O título do livro causa estranheza, atrapalha a dicção e provoca logo um sorriso: Síul, Epilif e o Grande Zigomático. Descodificando, Síul é “Luís” ao contrário, Epilif é “Filipe” de trás para diante, Zigomático é o músculo principal responsável pelo riso.

Os dois protagonistas descobriram-no num manual de Anatomia. O mesmo aconteceu ao autor, Nuno Artur Silva, que conta ao PÚBLICO como se lembrou de escrever esta história: “A ideia surgiu há vários anos, quando descobri que o músculo que é o principal responsável pelo riso se chama Zigomático, Zigomático Maior. Sempre me soou a nome de mágico. Como trabalhava em comédia e com comediantes, cheguei a pensar fazer uma série que cruzasse o humor e a magia (cheguei a falar nisso ao Luís de Matos), mas não chegámos a fazer.”
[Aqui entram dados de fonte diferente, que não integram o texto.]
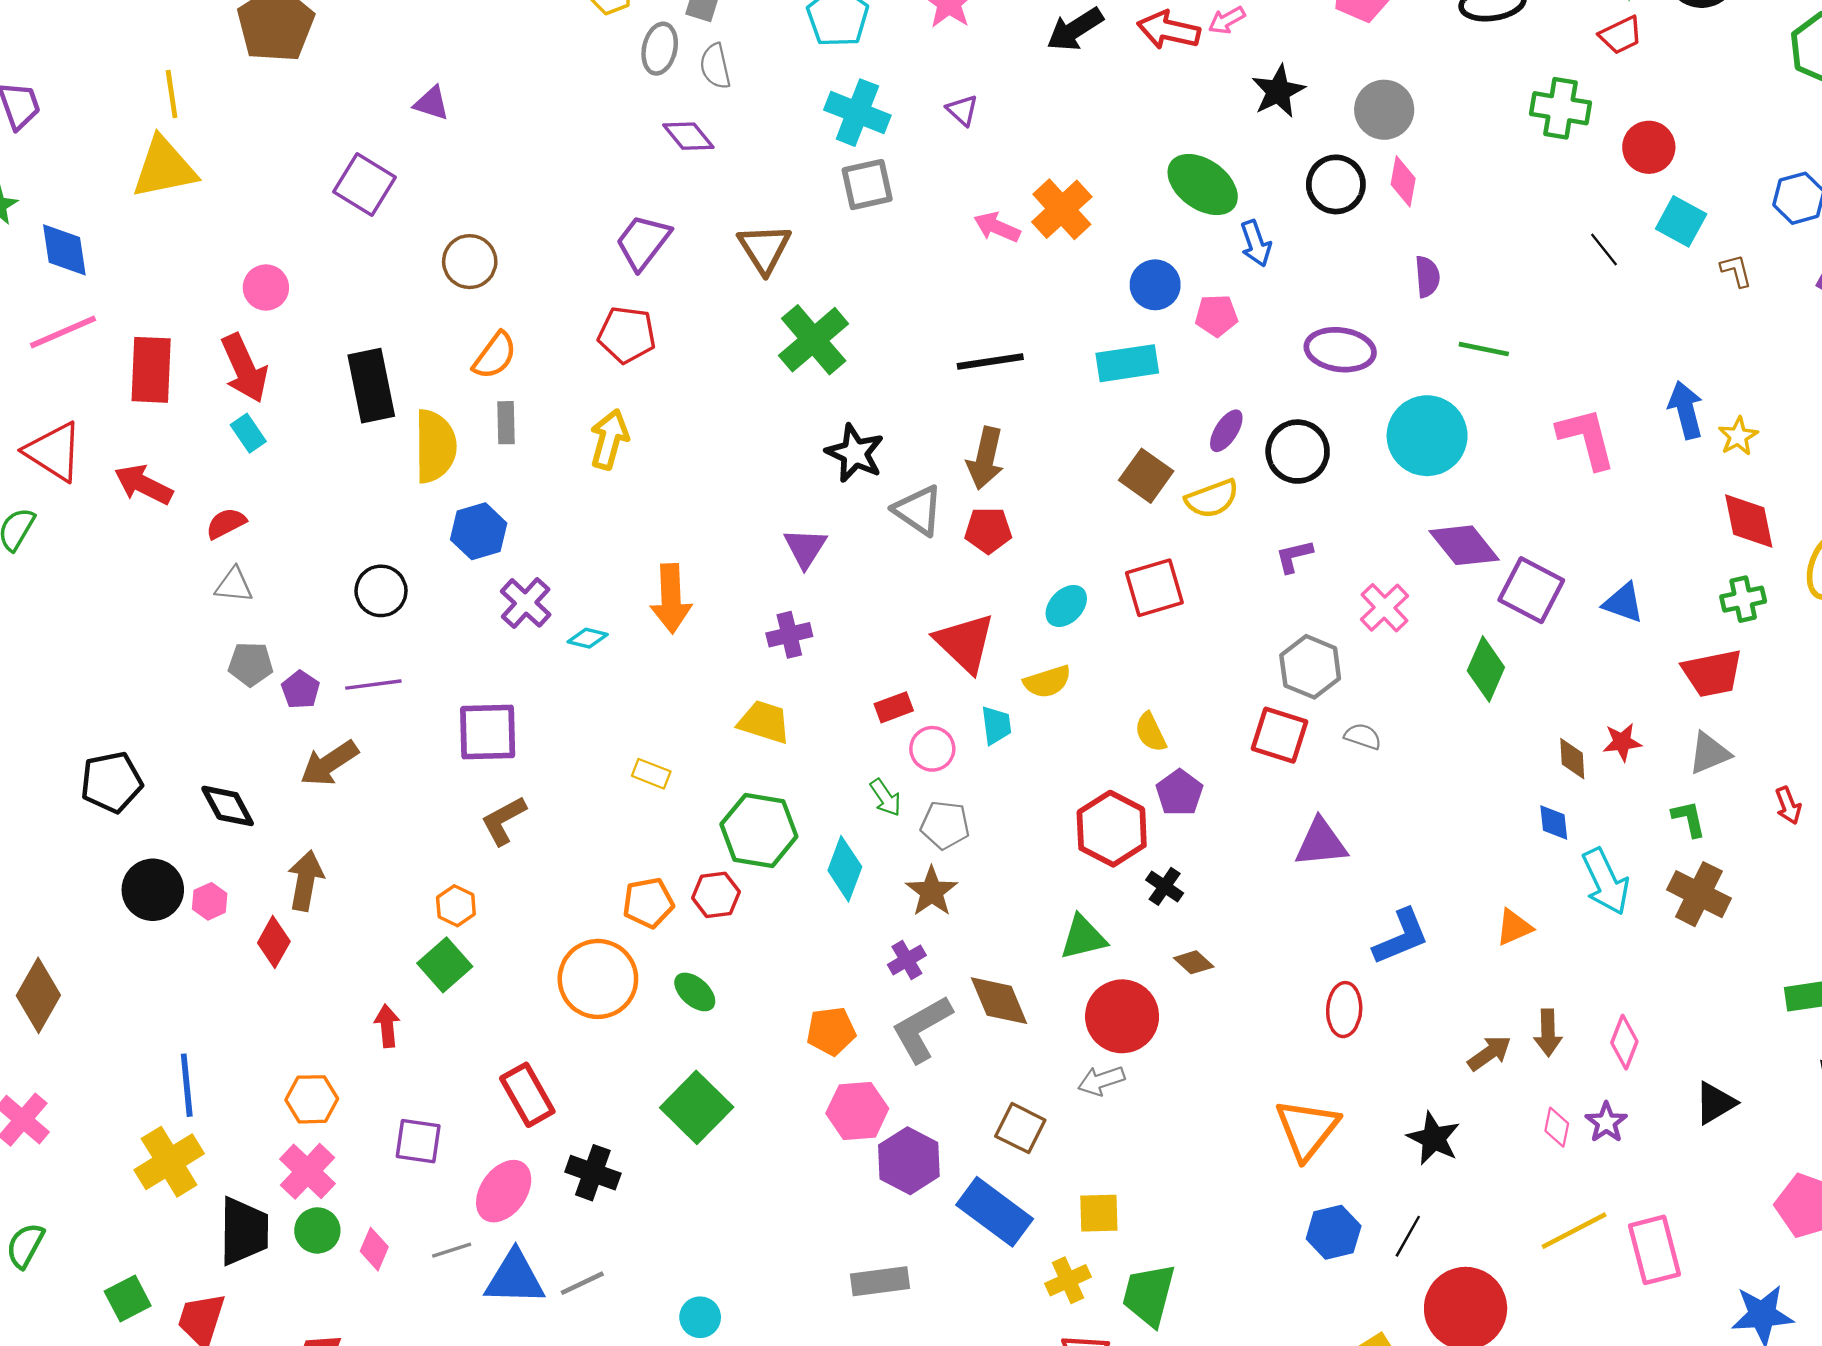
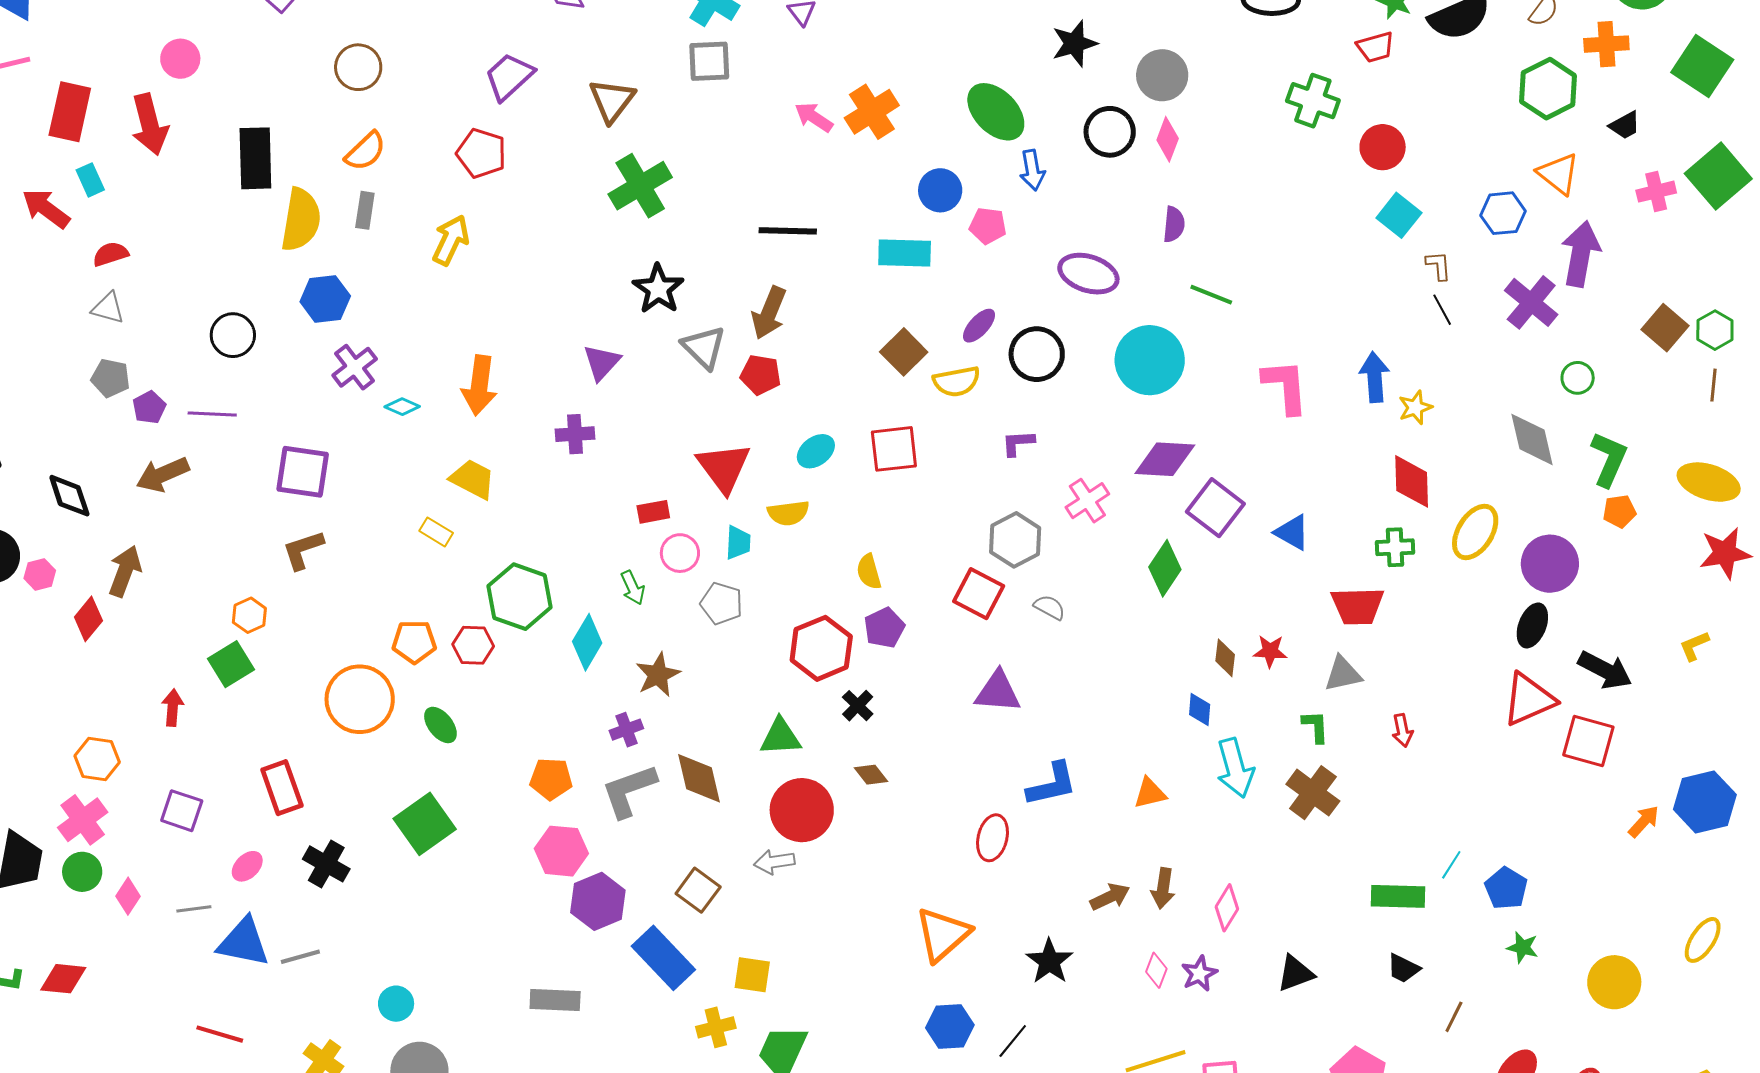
black line: (1604, 249) -> (1442, 310), moved
cyan rectangle: (248, 433) -> (90, 180), moved
purple diamond: (1464, 545) -> (1165, 459), turned -58
yellow trapezoid: (764, 722) -> (473, 479), moved
gray pentagon: (945, 825) -> (722, 603), moved
pink ellipse: (504, 1191) -> (247, 866), size x0.6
No entanto, algo ficou a germinar: “Fiquei sempre com a ideia na cabeça, como acontece muitas vezes, à espera de encontrar a forma certa para se concretizar”, recorda o actual secretário de Estado do Cinema, Audiovisual e Media. E acrescenta: “Com o tempo, senti que poderia ser o ponto de partida para uma história para crianças, uma história sobre a magia do riso, a capacidade que o riso tem de nos transformar, nem que seja por um momento. O riso como o truque que a alegria faz quando se manifesta, até no meio da tristeza, nem que seja por um instante só.”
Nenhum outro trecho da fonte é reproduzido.